◆ **The records**:
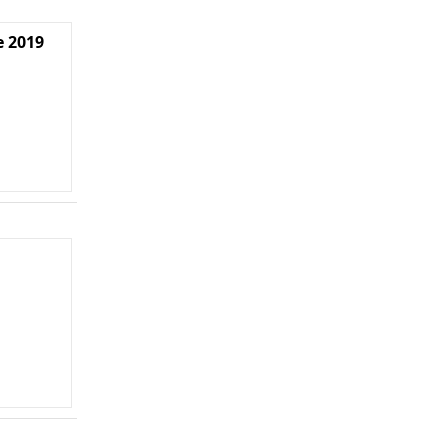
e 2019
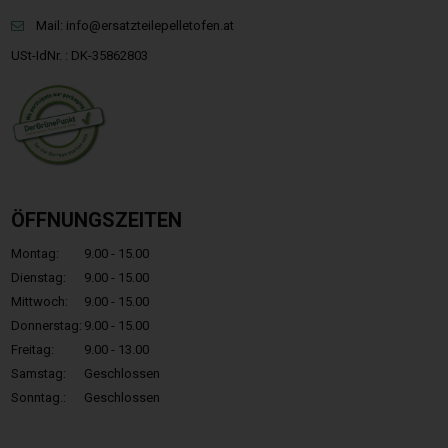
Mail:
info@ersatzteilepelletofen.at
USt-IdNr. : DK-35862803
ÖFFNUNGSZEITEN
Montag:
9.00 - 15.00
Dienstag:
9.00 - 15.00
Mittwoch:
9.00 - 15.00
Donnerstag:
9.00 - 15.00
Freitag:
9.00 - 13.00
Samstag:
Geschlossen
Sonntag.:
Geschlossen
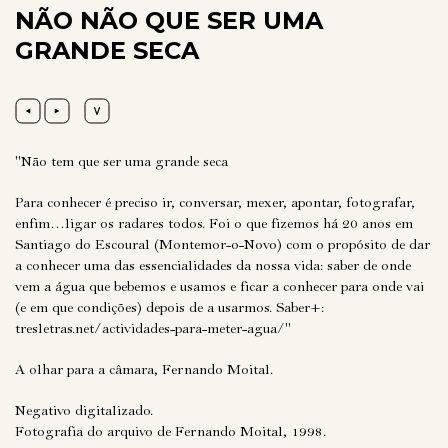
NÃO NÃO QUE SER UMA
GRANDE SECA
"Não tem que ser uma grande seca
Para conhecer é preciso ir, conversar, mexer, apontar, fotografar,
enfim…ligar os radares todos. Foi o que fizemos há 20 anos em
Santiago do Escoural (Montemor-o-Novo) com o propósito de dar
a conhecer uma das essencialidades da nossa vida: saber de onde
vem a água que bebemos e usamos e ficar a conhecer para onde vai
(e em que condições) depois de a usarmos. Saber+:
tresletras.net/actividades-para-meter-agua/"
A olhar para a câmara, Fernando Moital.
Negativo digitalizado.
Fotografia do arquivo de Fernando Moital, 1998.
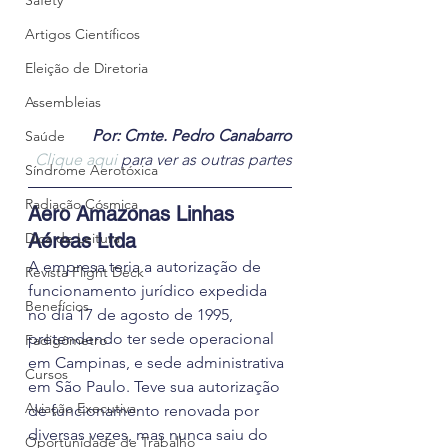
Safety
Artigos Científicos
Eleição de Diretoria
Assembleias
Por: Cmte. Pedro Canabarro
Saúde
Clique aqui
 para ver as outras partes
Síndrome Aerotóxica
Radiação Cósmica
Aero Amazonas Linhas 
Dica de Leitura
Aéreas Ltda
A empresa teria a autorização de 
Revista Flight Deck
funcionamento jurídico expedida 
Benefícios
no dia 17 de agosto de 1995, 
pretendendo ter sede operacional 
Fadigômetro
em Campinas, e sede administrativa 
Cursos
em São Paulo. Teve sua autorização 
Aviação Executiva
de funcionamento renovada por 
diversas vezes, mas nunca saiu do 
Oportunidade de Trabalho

◆ **How to complete this task**: Copy every record exactly as written, leaving out the pictures.

◆ **Solution**:
e 2019
Mail:
info@ersatzteilepelletofen.at
USt-IdNr. : DK-35862803
ÖFFNUNGSZEITEN
Montag:
9.00 - 15.00
Dienstag:
9.00 - 15.00
Mittwoch:
9.00 - 15.00
Donnerstag:
9.00 - 15.00
Freitag:
9.00 - 13.00
Samstag:
Geschlossen
Sonntag.:
Geschlossen
NÃO NÃO QUE SER UMA
GRANDE SECA
"Não tem que ser uma grande seca
Para conhecer é preciso ir, conversar, mexer, apontar, fotografar,
enfim…ligar os radares todos. Foi o que fizemos há 20 anos em
Santiago do Escoural (Montemor-o-Novo) com o propósito de dar
a conhecer uma das essencialidades da nossa vida: saber de onde
vem a água que bebemos e usamos e ficar a conhecer para onde vai
(e em que condições) depois de a usarmos. Saber+:
tresletras.net/actividades-para-meter-agua/"
A olhar para a câmara, Fernando Moital.
Negativo digitalizado.
Fotografia do arquivo de Fernando Moital, 1998.
Safety
Artigos Científicos
Eleição de Diretoria
Assembleias
Por: Cmte. Pedro Canabarro
Saúde
Clique aqui
 para ver as outras partes
Síndrome Aerotóxica
Radiação Cósmica
Aero Amazonas Linhas 
Dica de Leitura
Aéreas Ltda
A empresa teria a autorização de 
Revista Flight Deck
funcionamento jurídico expedida 
Benefícios
no dia 17 de agosto de 1995, 
pretendendo ter sede operacional 
Fadigômetro
em Campinas, e sede administrativa 
Cursos
em São Paulo. Teve sua autorização 
Aviação Executiva
de funcionamento renovada por 
diversas vezes, mas nunca saiu do 
Oportunidade de Trabalho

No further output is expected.